┌─ Data records

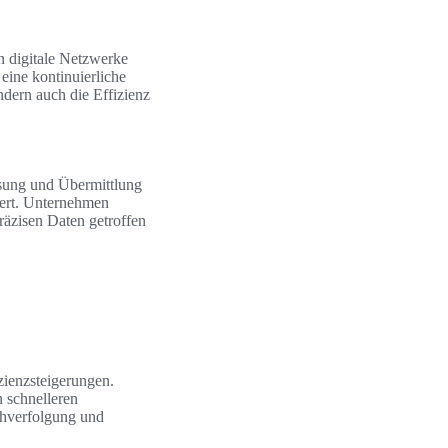
in digitale Netzwerke
ine kontinuierliche
ndern auch die Effizienz
ssung und Übermittlung
iert. Unternehmen
räzisen Daten getroffen
zienzsteigerungen.
 schnelleren
achverfolgung und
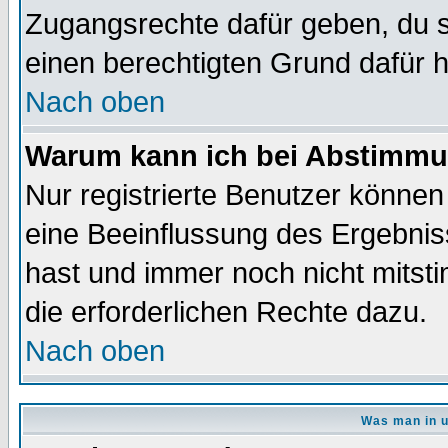
Zugangsrechte dafür geben, du so
einen berechtigten Grund dafür h
Nach oben
Warum kann ich bei Abstimmu
Nur registrierte Benutzer könne
eine Beeinflussung des Ergebnisse
hast und immer noch nicht mitsti
die erforderlichen Rechte dazu.
Nach oben
Was man in u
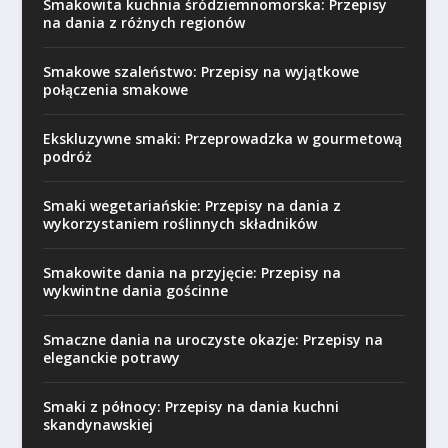
Smakowita kuchnia śródziemnomorska: Przepisy
na dania z różnych regionów
Smakowe szaleństwo: Przepisy na wyjątkowe
połączenia smakowe
Ekskluzywne smaki: Przeprowadzka w gourmetową
podróż
Smaki wegetariańskie: Przepisy na dania z
wykorzystaniem roślinnych składników
Smakowite dania na przyjęcie: Przepisy na
wykwintne dania gościnne
Smaczne dania na uroczyste okazje: Przepisy na
eleganckie potrawy
Smaki z północy: Przepisy na dania kuchni
skandynawskiej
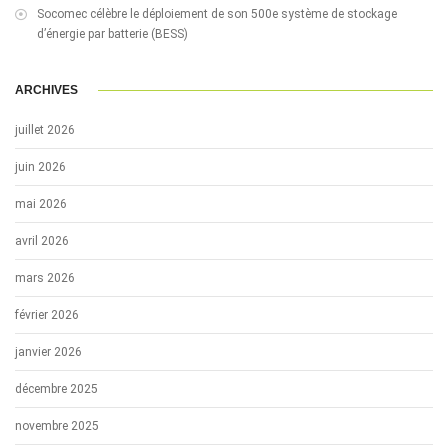
Socomec célèbre le déploiement de son 500e système de stockage
d’énergie par batterie (BESS)
ARCHIVES
juillet 2026
juin 2026
mai 2026
avril 2026
mars 2026
février 2026
janvier 2026
décembre 2025
novembre 2025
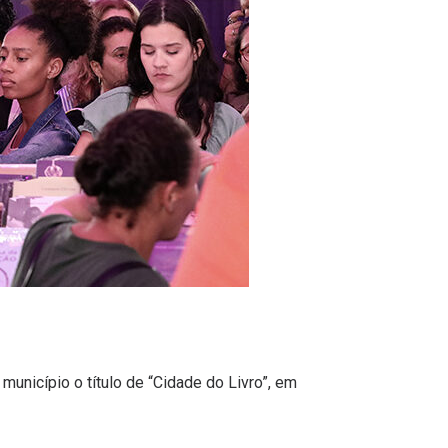
município o título de “Cidade do Livro”, em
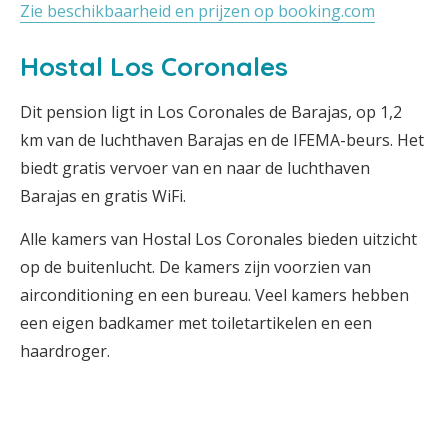
Zie beschikbaarheid en prijzen op booking.com
Hostal Los Coronales
Dit pension ligt in Los Coronales de Barajas, op 1,2
km van de luchthaven Barajas en de IFEMA-beurs. Het
biedt gratis vervoer van en naar de luchthaven
Barajas en gratis WiFi.
Alle kamers van Hostal Los Coronales bieden uitzicht
op de buitenlucht. De kamers zijn voorzien van
airconditioning en een bureau. Veel kamers hebben
een eigen badkamer met toiletartikelen en een
haardroger.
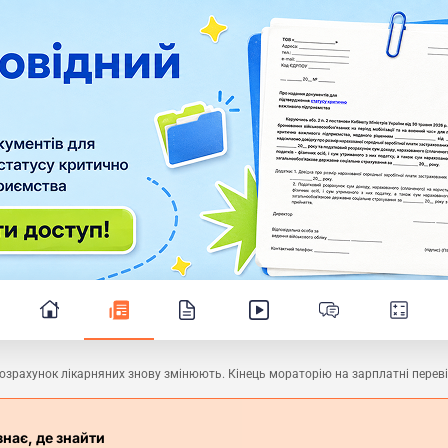
знає, де знайти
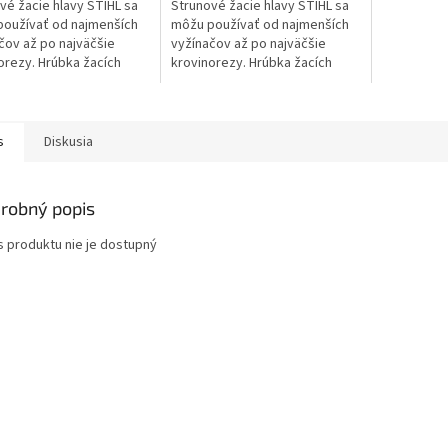
farmárov a 
vé žacie hlavy STIHL sa
Strunové žacie hlavy STIHL sa
Vysoká efe
oužívať od najmenších
môžu používať od najmenších
veľkému pr
čov až po najväčšie
vyžínačov až po najväčšie
orezy. Hrúbka žacích
krovinorezy. Hrúbka žacích
je rôzna podľa výkonovej
strún je rôzna podľa výkonovej
 a podmienok použitia.
triedy a podmienok použitia.
s
Diskusia
robný popis
s produktu nie je dostupný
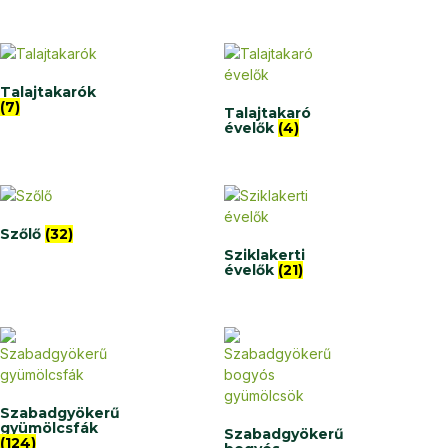
Talajtakarók
(7)
Talajtakaró
évelők
(4)
Szőlő
(32)
Sziklakerti
évelők
(21)
Szabadgyökerű
gyümölcsfák
Szabadgyökerű
(124)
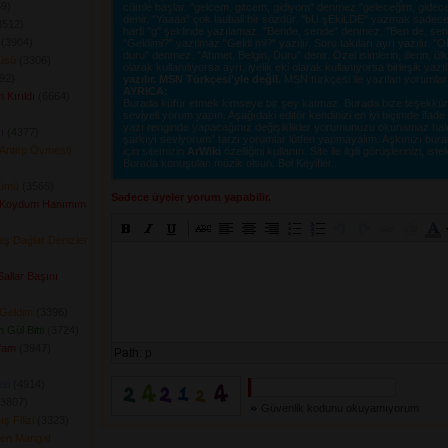
9) 
cümle başlar. "gelcem, gitcem, gidiyom" denmez "geleceğim, gidec
denir. "Yaaaa" çok laubali bir sözdür. "bU şEkiLDE" yazmak sadece o
512) 
harfi "g" şeklinde yazılamaz. "Bende, sende" denmez, "Ben de, sen d
(3904) 
"Geldimi?" yazılmaz "Geldi mi?" yazılır. Soru takıları ayrı yazılır. 
duru" denmez. "Ahmet, Belgin, Duru" denir. Özel isimlerin, illerin, ülkel
küsü
(3306) 
olarak kullanılıyorsa ayrı, iyelik eki olarak kullanıyorsa birleşik yazı
2) 
yazılır. MSN Türkçesi'yle değil.
MSN türkçesi ile yazılan yorumlar si
AYRICA:
 Kırıldı
(6664) 
Burada küfür etmek kimseye bir şey katmaz. Burada bize teşekkür e
seviyeli yorum yapın. Aşağıdaki editör kendinizi en iyi biçimde ifad
yazı renginde yapacağınız değişiklikler yorumunuzu okunamaz hale ge
ı
(4377) 
şarkıyı seviyorum" tarzı yorumlar lütfen yapmayalım. Aşkınızı burad
(Antep Övmesi)
için sitemizin
ArWiki
özelliğini kullanın. Site ile ilgili görüşlerinizi, istek
Burada konuşulan müzik olsun. Bol Keyifler..
lümü
(3565) 
Sadece üyeler yorum yapabilir.
 Koydum Hanımım
iş Dağlar Denizler
Sallar Başını
 Geldim
(3396) 
 Gül Bitti
(3724) 
fam
(3947) 
Path:
p
si
(4914) 
3807) 
Güvenlik kodunu okuyamıyorum
 Filizi
(3323) 
len Mangal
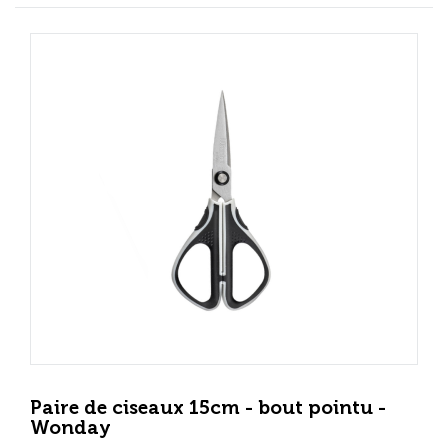
Paire de ciseaux 15cm - bout pointu -
Wonday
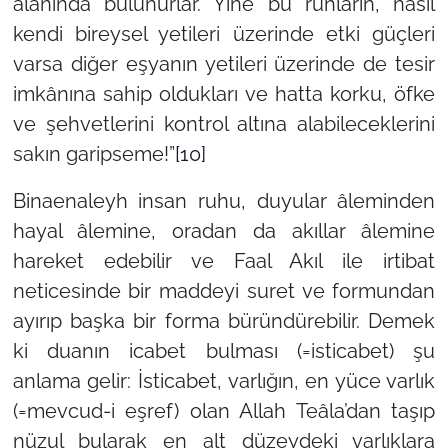
alanında bulunurlar. Yine bu ruhların, nasıl
kendi bireysel yetileri üzerinde etki güçleri
varsa diğer eşyanın yetileri üzerinde de tesir
imkânına sahip oldukları ve hatta korku, öfke
ve şehvetlerini kontrol altına alabileceklerini
sakın garipseme!”
[10]
Binaenaleyh insan ruhu, duyular âleminden
hayal âlemine, oradan da akıllar âlemine
hareket edebilir ve Faal Akıl ile irtibat
neticesinde bir maddeyi suret ve formundan
ayırıp başka bir forma büründürebilir. Demek
ki duanın icabet bulması (=isticabet) şu
anlama gelir: İsticabet, varlığın, en yüce varlık
(=mevcud-i eşref) olan Allah Teâla’dan taşıp
nüzul bularak en alt düzeydeki varlıklara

└─

Your objective. Every entry belongs in the answer exactly as written, but no picture does.

Completed exercise.
in digitale Netzwerke
ine kontinuierliche
ndern auch die Effizienz
ssung und Übermittlung
iert. Unternehmen
räzisen Daten getroffen
zienzsteigerungen.
 schnelleren
achverfolgung und
Zugangsrechte dafür geben, du so
einen berechtigten Grund dafür h
Nach oben
Warum kann ich bei Abstimmu
Nur registrierte Benutzer könne
eine Beeinflussung des Ergebnisse
hast und immer noch nicht mitsti
die erforderlichen Rechte dazu.
Nach oben
Was man in u
Smakowita kuchnia śródziemnomorska: Przepisy
na dania z różnych regionów
Smakowe szaleństwo: Przepisy na wyjątkowe
połączenia smakowe
Ekskluzywne smaki: Przeprowadzka w gourmetową
podróż
Smaki wegetariańskie: Przepisy na dania z
wykorzystaniem roślinnych składników
Smakowite dania na przyjęcie: Przepisy na
wykwintne dania gościnne
Smaczne dania na uroczyste okazje: Przepisy na
eleganckie potrawy
Smaki z północy: Przepisy na dania kuchni
skandynawskiej
Socomec célèbre le déploiement de son 500e système de stockage
d’énergie par batterie (BESS)
ARCHIVES
juillet 2026
juin 2026
mai 2026
avril 2026
mars 2026
février 2026
janvier 2026
décembre 2025
novembre 2025
município o título de “Cidade do Livro”, em
Zie beschikbaarheid en prijzen op booking.com
Hostal Los Coronales
Dit pension ligt in Los Coronales de Barajas, op 1,2
km van de luchthaven Barajas en de IFEMA-beurs. Het
biedt gratis vervoer van en naar de luchthaven
Barajas en gratis WiFi.
Alle kamers van Hostal Los Coronales bieden uitzicht
op de buitenlucht. De kamers zijn voorzien van
airconditioning en een bureau. Veel kamers hebben
een eigen badkamer met toiletartikelen en een
haardroger.
знає, де знайти
farmárov a 
vé žacie hlavy STIHL sa
Strunové žacie hlavy STIHL sa
Vysoká efe
oužívať od najmenších
môžu používať od najmenších
veľkému pr
čov až po najväčšie
vyžínačov až po najväčšie
orezy. Hrúbka žacích
krovinorezy. Hrúbka žacích
je rôzna podľa výkonovej
strún je rôzna podľa výkonovej
 a podmienok použitia.
triedy a podmienok použitia.
s
Diskusia
robný popis
s produktu nie je dostupný
Talajtakarók
(7)
Talajtakaró
évelők
(4)
Szőlő
(32)
Sziklakerti
évelők
(21)
Szabadgyökerű
gyümölcsfák
Szabadgyökerű
(124)
9) 
cümle başlar. "gelcem, gitcem, gidiyom" denmez "geleceğim, gidec
denir. "Yaaaa" çok laubali bir sözdür. "bU şEkiLDE" yazmak sadece o
512) 
harfi "g" şeklinde yazılamaz. "Bende, sende" denmez, "Ben de, sen d
(3904) 
"Geldimi?" yazılmaz "Geldi mi?" yazılır. Soru takıları ayrı yazılır. 
duru" denmez. "Ahmet, Belgin, Duru" denir. Özel isimlerin, illerin, ülkel
küsü
(3306) 
olarak kullanılıyorsa ayrı, iyelik eki olarak kullanıyorsa birleşik yazı
2) 
yazılır. MSN Türkçesi'yle değil.
MSN türkçesi ile yazılan yorumlar si
AYRICA:
 Kırıldı
(6664) 
Burada küfür etmek kimseye bir şey katmaz. Burada bize teşekkür e
seviyeli yorum yapın. Aşağıdaki editör kendinizi en iyi biçimde ifad
yazı renginde yapacağınız değişiklikler yorumunuzu okunamaz hale ge
ı
(4377) 
şarkıyı seviyorum" tarzı yorumlar lütfen yapmayalım. Aşkınızı burad
(Antep Övmesi)
için sitemizin
ArWiki
özelliğini kullanın. Site ile ilgili görüşlerinizi, istek
Burada konuşulan müzik olsun. Bol Keyifler..
lümü
(3565) 
Sadece üyeler yorum yapabilir.
 Koydum Hanımım
iş Dağlar Denizler
Sallar Başını
 Geldim
(3396) 
 Gül Bitti
(3724) 
fam
(3947) 
Path:
p
si
(4914) 
3807) 
Güvenlik kodunu okuyamıyorum
 Filizi
(3323) 
len Mangal
Paire de ciseaux 15cm - bout pointu -
Wonday
alanında bulunurlar. Yine bu ruhların, nasıl
kendi bireysel yetileri üzerinde etki güçleri
varsa diğer eşyanın yetileri üzerinde de tesir
imkânına sahip oldukları ve hatta korku, öfke
ve şehvetlerini kontrol altına alabileceklerini
sakın garipseme!”
[10]
Binaenaleyh insan ruhu, duyular âleminden
hayal âlemine, oradan da akıllar âlemine
hareket edebilir ve Faal Akıl ile irtibat
neticesinde bir maddeyi suret ve formundan
ayırıp başka bir forma büründürebilir. Demek
ki duanın icabet bulması (=isticabet) şu
anlama gelir: İsticabet, varlığın, en yüce varlık
(=mevcud-i eşref) olan Allah Teâla’dan taşıp
nüzul bularak en alt düzeydeki varlıklara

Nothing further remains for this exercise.